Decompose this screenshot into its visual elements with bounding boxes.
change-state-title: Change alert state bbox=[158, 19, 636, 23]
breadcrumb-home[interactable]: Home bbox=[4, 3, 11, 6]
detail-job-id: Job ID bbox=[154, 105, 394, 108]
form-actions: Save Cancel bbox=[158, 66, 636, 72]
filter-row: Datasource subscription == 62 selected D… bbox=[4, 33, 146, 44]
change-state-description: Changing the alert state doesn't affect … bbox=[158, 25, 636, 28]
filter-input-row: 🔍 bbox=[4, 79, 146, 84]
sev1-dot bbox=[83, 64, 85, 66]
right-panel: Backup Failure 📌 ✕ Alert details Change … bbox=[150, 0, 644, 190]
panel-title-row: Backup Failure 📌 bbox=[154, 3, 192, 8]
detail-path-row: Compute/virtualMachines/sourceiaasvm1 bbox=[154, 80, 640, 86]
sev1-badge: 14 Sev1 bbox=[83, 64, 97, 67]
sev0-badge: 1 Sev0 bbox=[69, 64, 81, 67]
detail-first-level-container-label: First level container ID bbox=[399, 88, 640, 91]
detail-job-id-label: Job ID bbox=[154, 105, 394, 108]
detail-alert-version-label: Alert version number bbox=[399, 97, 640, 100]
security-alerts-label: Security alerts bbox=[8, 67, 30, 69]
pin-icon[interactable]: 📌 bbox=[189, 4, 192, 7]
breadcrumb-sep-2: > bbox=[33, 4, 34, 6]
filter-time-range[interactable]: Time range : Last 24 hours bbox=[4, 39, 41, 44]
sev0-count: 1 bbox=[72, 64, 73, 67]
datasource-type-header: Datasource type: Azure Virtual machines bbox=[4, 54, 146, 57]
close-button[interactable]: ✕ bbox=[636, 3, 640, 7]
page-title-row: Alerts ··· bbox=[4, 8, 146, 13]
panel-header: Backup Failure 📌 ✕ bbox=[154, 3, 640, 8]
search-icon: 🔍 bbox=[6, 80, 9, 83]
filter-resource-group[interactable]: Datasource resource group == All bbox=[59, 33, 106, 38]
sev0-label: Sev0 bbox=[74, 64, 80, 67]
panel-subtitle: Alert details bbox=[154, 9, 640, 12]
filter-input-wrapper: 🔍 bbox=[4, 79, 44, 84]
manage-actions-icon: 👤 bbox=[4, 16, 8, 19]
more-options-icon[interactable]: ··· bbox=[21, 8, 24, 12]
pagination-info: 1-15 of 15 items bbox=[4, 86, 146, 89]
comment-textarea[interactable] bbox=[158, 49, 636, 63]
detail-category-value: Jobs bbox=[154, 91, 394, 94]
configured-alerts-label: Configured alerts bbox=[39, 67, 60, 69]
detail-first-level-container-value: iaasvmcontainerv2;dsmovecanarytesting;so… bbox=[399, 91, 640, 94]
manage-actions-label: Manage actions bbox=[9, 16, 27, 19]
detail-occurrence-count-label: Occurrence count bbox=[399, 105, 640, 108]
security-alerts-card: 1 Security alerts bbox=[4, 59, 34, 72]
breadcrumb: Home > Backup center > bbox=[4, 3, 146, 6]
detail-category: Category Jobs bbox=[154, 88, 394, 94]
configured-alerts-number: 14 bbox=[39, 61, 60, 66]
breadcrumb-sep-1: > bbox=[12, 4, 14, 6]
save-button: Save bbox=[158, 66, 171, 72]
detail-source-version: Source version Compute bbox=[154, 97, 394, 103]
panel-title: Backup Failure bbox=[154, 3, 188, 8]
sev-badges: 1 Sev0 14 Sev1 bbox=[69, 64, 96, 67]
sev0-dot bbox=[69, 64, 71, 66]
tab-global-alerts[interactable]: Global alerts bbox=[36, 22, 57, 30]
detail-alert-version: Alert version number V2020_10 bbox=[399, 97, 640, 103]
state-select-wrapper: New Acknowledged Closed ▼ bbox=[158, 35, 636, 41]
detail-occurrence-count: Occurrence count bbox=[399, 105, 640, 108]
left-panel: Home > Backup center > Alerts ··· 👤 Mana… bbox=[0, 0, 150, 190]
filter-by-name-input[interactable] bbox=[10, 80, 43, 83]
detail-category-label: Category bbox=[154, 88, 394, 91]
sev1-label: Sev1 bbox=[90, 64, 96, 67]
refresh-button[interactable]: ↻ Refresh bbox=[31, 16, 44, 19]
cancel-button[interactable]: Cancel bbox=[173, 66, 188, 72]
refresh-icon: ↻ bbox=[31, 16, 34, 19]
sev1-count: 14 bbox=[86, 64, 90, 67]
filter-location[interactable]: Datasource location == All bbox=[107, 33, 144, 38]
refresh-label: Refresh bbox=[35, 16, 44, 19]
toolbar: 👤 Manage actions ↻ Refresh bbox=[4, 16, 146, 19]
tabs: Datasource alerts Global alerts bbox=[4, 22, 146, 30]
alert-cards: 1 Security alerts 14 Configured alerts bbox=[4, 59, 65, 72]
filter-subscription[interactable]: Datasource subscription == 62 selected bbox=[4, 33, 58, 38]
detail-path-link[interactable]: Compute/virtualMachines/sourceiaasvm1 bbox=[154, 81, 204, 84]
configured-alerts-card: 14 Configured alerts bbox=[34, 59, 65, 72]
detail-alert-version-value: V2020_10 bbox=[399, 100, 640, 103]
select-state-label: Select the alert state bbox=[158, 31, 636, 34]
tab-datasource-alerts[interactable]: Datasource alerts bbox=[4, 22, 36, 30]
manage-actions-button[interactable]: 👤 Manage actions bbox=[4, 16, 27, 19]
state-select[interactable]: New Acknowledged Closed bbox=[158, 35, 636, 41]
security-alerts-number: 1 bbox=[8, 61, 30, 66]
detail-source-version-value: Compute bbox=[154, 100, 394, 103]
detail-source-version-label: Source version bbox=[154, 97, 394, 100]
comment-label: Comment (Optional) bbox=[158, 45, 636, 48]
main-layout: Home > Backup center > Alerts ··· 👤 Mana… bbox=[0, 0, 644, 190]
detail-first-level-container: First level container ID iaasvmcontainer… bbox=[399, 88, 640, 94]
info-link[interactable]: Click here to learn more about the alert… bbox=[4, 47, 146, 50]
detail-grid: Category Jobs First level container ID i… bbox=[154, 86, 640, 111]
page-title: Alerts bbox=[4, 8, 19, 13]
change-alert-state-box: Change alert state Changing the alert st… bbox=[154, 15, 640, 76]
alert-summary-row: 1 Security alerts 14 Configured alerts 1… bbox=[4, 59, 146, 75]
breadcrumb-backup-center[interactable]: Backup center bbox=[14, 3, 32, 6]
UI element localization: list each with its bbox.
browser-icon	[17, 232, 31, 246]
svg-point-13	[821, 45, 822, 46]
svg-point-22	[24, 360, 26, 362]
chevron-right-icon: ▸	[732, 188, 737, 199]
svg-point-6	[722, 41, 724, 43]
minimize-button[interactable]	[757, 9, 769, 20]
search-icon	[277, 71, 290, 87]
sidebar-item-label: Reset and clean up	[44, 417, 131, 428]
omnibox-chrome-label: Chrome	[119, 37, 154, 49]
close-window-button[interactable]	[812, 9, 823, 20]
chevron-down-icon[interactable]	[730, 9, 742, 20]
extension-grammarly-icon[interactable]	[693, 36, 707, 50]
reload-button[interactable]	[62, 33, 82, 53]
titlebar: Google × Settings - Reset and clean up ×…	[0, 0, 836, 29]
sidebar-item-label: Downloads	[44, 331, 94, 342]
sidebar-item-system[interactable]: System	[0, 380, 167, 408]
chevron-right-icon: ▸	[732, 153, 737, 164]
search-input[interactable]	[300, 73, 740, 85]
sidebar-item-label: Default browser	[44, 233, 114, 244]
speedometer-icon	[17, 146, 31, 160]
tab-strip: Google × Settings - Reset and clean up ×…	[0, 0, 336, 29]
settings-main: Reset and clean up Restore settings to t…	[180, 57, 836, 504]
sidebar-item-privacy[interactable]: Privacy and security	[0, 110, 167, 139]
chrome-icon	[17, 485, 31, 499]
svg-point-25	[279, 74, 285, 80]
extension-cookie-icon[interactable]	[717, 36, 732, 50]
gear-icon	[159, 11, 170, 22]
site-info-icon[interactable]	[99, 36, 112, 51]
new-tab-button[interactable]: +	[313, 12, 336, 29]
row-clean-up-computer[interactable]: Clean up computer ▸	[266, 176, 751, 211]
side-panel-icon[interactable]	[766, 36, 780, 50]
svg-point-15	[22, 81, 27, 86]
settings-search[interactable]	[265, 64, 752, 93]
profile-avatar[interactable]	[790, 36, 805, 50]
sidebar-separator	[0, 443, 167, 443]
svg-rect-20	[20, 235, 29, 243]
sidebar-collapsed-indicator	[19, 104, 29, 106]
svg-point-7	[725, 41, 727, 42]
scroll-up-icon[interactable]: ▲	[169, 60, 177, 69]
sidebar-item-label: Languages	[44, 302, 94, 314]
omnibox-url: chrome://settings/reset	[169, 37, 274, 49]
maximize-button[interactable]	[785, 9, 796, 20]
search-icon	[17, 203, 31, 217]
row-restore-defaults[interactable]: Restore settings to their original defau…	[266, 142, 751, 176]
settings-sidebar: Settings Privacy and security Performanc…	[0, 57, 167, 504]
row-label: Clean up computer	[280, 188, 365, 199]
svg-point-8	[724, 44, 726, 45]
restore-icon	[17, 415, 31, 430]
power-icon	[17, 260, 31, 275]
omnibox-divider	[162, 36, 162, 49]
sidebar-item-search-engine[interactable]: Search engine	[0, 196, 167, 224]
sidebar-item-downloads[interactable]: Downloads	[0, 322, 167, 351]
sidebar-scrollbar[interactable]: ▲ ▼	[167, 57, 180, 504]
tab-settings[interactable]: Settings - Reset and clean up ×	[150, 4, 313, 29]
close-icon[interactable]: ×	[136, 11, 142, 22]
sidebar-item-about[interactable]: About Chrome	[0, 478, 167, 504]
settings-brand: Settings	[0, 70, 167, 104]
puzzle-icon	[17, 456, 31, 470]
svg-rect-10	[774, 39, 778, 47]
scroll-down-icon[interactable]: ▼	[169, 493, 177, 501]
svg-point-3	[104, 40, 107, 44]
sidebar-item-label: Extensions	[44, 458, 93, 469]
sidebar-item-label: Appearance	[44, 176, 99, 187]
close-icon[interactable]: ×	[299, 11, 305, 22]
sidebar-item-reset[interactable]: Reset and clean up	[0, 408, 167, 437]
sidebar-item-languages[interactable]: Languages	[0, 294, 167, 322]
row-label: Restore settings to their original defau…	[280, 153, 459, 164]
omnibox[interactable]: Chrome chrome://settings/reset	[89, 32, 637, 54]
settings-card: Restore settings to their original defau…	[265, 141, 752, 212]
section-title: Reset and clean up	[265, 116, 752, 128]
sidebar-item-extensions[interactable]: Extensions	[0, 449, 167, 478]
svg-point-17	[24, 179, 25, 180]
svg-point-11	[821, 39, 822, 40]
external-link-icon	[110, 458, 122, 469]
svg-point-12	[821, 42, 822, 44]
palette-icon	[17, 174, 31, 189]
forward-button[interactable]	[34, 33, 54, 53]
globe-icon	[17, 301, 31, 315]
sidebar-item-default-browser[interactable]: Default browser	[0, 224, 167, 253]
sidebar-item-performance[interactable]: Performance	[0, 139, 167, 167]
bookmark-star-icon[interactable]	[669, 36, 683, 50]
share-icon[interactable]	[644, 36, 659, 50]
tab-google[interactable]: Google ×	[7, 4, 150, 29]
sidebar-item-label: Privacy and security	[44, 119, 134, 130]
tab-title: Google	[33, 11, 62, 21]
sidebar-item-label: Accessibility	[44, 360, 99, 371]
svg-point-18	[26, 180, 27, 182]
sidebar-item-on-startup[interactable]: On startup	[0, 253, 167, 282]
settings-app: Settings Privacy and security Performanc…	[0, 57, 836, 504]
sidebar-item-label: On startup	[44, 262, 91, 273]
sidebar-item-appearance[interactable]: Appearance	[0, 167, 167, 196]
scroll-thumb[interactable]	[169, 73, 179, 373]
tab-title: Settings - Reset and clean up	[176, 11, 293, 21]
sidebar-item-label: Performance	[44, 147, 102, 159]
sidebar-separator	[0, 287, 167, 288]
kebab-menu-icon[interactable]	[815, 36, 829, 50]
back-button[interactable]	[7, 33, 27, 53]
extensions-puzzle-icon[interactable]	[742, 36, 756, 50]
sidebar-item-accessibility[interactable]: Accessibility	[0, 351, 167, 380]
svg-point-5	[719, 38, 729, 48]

- Work instruction
For each line in the records that holds "original", show that line as it stands.

- Exercise result
row-restore-defaults[interactable]: Restore settings to their original defau…	[266, 142, 751, 176]
row-label: Restore settings to their original defau…	[280, 153, 459, 164]
settings-card: Restore settings to their original defau…	[265, 141, 752, 212]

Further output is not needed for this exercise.